The Panthers (27-5) exit this tournament with yet another first game loss, but for Connecticut head coach Jim Calhoun, the double-bye was not a factor this time around.

“I’ve never been in favor of sitting out two days but I don’t think it really affected them because they came out of the chute really good,” Calhoun said in the news conference. “But sometimes sitting two days you’re not in the flow of the tournament.”

The Panthers controlled the game early on, as they got out to a 35-23 lead in the first half behind Ashton Gibbs’ 6-for-7 shooting from the field as well as a perfect 3-for-3 from 3-point range.

But Connecticut went on a 17-4 run to nearly close out the first half, heading into halftime down just one at 41-40.

Calhoun cited the difference in his team being toughness that enabled them to get back into the game.

“In or about that point leading to the first half I thought we toughened up,” Calhoun said.

“It was one of those games where Pittsburgh says ‘We’re tough, tell me how tough you are, and if you’re tough enough you can beat us,’” Calhoun said. “Today we answered that challenge.”

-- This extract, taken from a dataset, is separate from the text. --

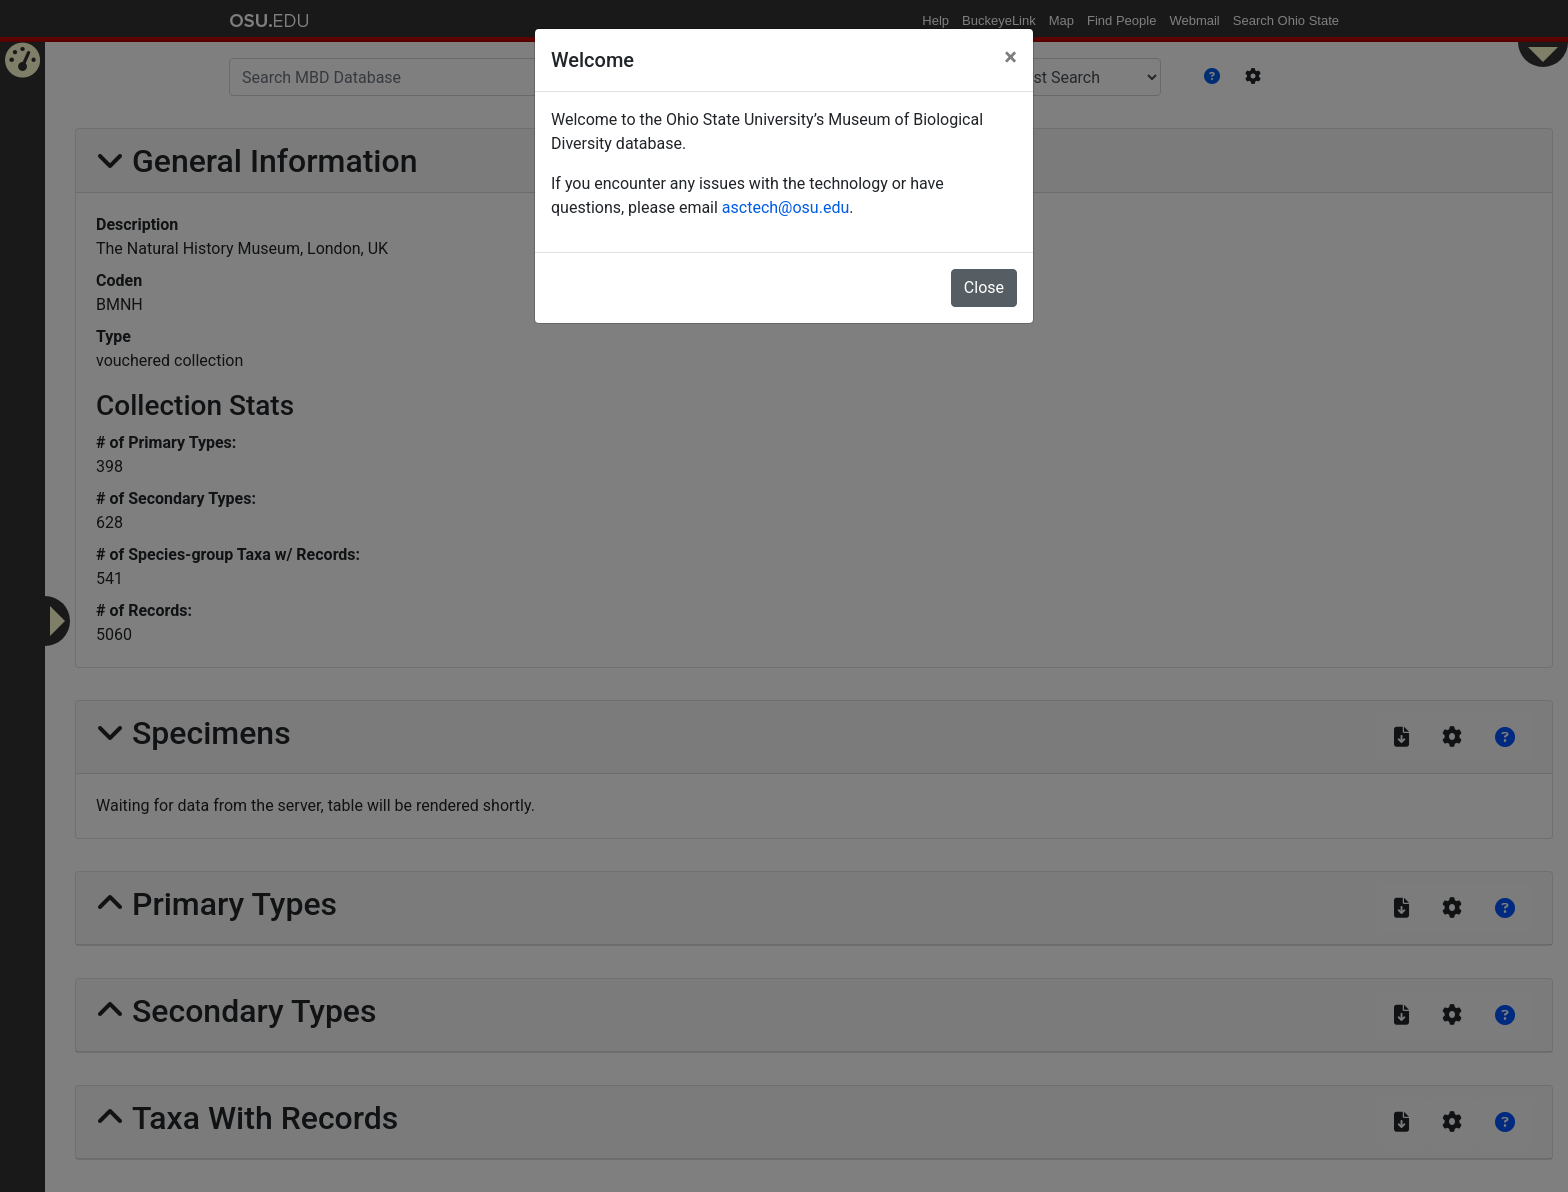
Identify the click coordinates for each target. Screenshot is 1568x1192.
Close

The loss hurts the Panthers even more because Connecticut beat them at their own style of play — playing tougher, getting to loose balls and grabbing rebounds — all mantras of Pitt’s program in the past decade.

“We got beat at our own game, especially on the boards,” Pitt head coach Jamie Dixon said in the news conference.

The Huskies outrebounded Pitt 32-25, while forcing 11 turnovers.

Yet, the Panthers remained in the lead for most of the game, in large part because of Gibbs’ shooting — he finished the game with 27 points and six 3-pointers. Pitt’s Brad Wanamaker finished the game with 17 points.

But the Huskies managed to tie the score and run down the clock on their last possession to let Walker take the game’s final shot.

“I think he’s the most important guy for a single team in college basketball,” Calhoun said.

Walker finished the game with 24 points while teammate Alex Oriakhi finished with 13 points and tied for a game-high with seven rebounds.

“Alex came alive,” Calhoun said.

Gibbs and the rest of his teammates will now wait to see where they will land in next week’s NCAA Tournament but know that they can use this loss as a motivation tool.

“We talked about winning all three crowns,” Gibbs said in the news conference. “That’s what we talked about all year, regular season, Big East and NCAA, we didn’t get this one but it’s extra motivation for an NCAA Tournament.”